Portraits, anecdotes et caricatures

ou

 

La Ménagerie impériale de Paul Hadol

et

les Goncourt

 

La Ménagerie impériale, composée des ruminants, amphibies, carnivores, et autres budgetivores qui ont dévoré la France pendant 20 ans, recueil de caricatures par Paul Hadol (1835-1875), signé de l'initiale H., parut après la chute du Second Empire. Composé d'une trentaine de feuilles volantes (17 x 27cm) en couleurs, il est sorti des presses de l'imprimerie Coulebœuf. Chaque personnage est affublé, ménagerie oblige, d'un nom d'animal suivi de deux caractéristiques désobligeantes. Les dernières feuilles de La Ménagerie impériale proposent plusieurs personnages au lieu d'un seul par page, on est dans une subdivision : le Musée des Empaillés. Manque de place, les héros sont affublés d'un surnom animal mais dépourvus de mots qui caractériseraient leurs vices.
Les Goncourt, eux aussi, ont caricaturé avec leurs mots, leurs phrases, bien des personnages croqués par Hadol.

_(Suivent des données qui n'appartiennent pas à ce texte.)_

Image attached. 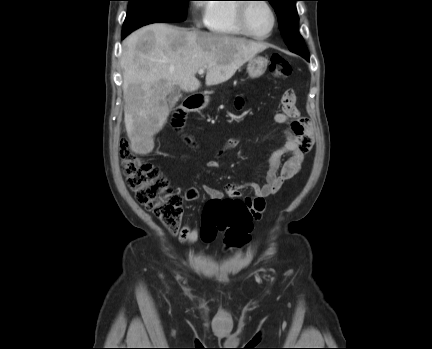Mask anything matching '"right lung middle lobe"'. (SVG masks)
I'll list each match as a JSON object with an SVG mask.
<instances>
[{
    "label": "right lung middle lobe",
    "mask_w": 432,
    "mask_h": 349,
    "mask_svg": "<svg viewBox=\"0 0 432 349\" xmlns=\"http://www.w3.org/2000/svg\"><path fill=\"white\" fill-rule=\"evenodd\" d=\"M122 33L155 22H180L186 19L190 0H128Z\"/></svg>",
    "instance_id": "right-lung-middle-lobe-1"
}]
</instances>
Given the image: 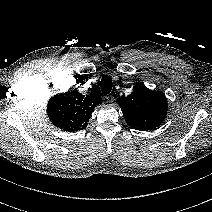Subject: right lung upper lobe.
<instances>
[{
	"label": "right lung upper lobe",
	"instance_id": "right-lung-upper-lobe-1",
	"mask_svg": "<svg viewBox=\"0 0 212 212\" xmlns=\"http://www.w3.org/2000/svg\"><path fill=\"white\" fill-rule=\"evenodd\" d=\"M102 99L96 93L84 96L77 91H69L52 97L47 106V112L52 123L68 132L84 129L96 105Z\"/></svg>",
	"mask_w": 212,
	"mask_h": 212
}]
</instances>
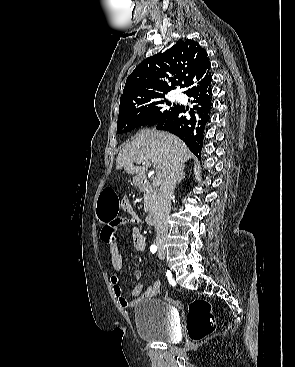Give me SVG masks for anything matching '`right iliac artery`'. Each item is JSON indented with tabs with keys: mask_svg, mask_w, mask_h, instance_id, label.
I'll return each mask as SVG.
<instances>
[{
	"mask_svg": "<svg viewBox=\"0 0 295 367\" xmlns=\"http://www.w3.org/2000/svg\"><path fill=\"white\" fill-rule=\"evenodd\" d=\"M150 251H151V253H155V252L157 251V246H156V245H152V246L150 247ZM166 275H167V276H170V275H171V273H170V271H169V270L167 271Z\"/></svg>",
	"mask_w": 295,
	"mask_h": 367,
	"instance_id": "right-iliac-artery-1",
	"label": "right iliac artery"
}]
</instances>
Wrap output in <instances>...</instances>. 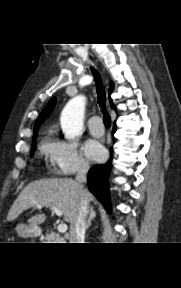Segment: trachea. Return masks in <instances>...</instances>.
Instances as JSON below:
<instances>
[{"label":"trachea","instance_id":"obj_1","mask_svg":"<svg viewBox=\"0 0 181 288\" xmlns=\"http://www.w3.org/2000/svg\"><path fill=\"white\" fill-rule=\"evenodd\" d=\"M91 69H92L94 80L97 86V99H98V103L103 113V122L106 128H109L111 126V118L105 108L106 96H105V91H104V87L102 84V79L100 77V74L95 69L93 68Z\"/></svg>","mask_w":181,"mask_h":288}]
</instances>
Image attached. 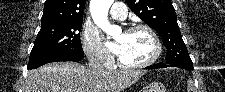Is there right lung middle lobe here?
I'll return each mask as SVG.
<instances>
[{"mask_svg": "<svg viewBox=\"0 0 225 92\" xmlns=\"http://www.w3.org/2000/svg\"><path fill=\"white\" fill-rule=\"evenodd\" d=\"M83 22L44 23L37 34L30 58L65 50H82Z\"/></svg>", "mask_w": 225, "mask_h": 92, "instance_id": "1", "label": "right lung middle lobe"}]
</instances>
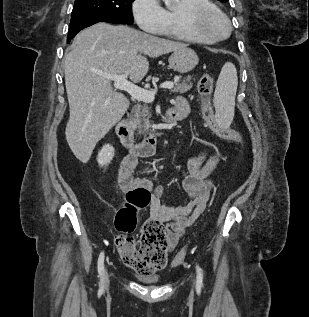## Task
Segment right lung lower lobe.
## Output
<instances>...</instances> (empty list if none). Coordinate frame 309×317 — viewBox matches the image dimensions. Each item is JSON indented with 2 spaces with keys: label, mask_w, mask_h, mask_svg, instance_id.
Returning <instances> with one entry per match:
<instances>
[{
  "label": "right lung lower lobe",
  "mask_w": 309,
  "mask_h": 317,
  "mask_svg": "<svg viewBox=\"0 0 309 317\" xmlns=\"http://www.w3.org/2000/svg\"><path fill=\"white\" fill-rule=\"evenodd\" d=\"M98 22H108V23H116L120 24L119 22L108 19V18H101V17H87V18H81L71 21L69 30H68V36H67V43L70 42V40L83 28L89 27L95 23Z\"/></svg>",
  "instance_id": "obj_1"
}]
</instances>
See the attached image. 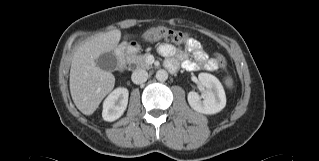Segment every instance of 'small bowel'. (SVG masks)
<instances>
[{
  "label": "small bowel",
  "instance_id": "c3829d8e",
  "mask_svg": "<svg viewBox=\"0 0 319 161\" xmlns=\"http://www.w3.org/2000/svg\"><path fill=\"white\" fill-rule=\"evenodd\" d=\"M158 51L162 56L170 58L166 63L168 68L174 70L178 67V61L171 58L177 52L173 45L167 43L162 44L159 46ZM188 52L193 54L194 61L189 60ZM178 60L182 62L183 67L188 71H195L198 69L214 70L210 67L212 60H208L207 53L202 48L201 44L194 39L188 40L186 43V51H178Z\"/></svg>",
  "mask_w": 319,
  "mask_h": 161
}]
</instances>
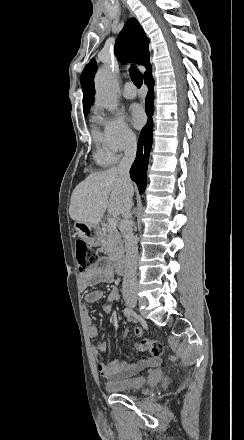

Dans le Journal, ils se laissent aller à une verve souvent proche de celle de Saint-Simon, mais ils savent aussi, bons mémorialistes, donner la parole à d'autres qu'eux : il était amusant de joindre les artistes du verbe et celui du trait, et d'extraire du recueil de Hadol les images de personnes que l'on retrouve, souvent durement traitées - au bénéfice de la vérité -, chez les Goncourt, par eux -mêmes ou leur entourage.
Juste retour des choses, les caricaturistes en mots ont été, à leur tour, caricaturés par Hadol ; malheureusement, rien dans le Journal sur Paul Hadol.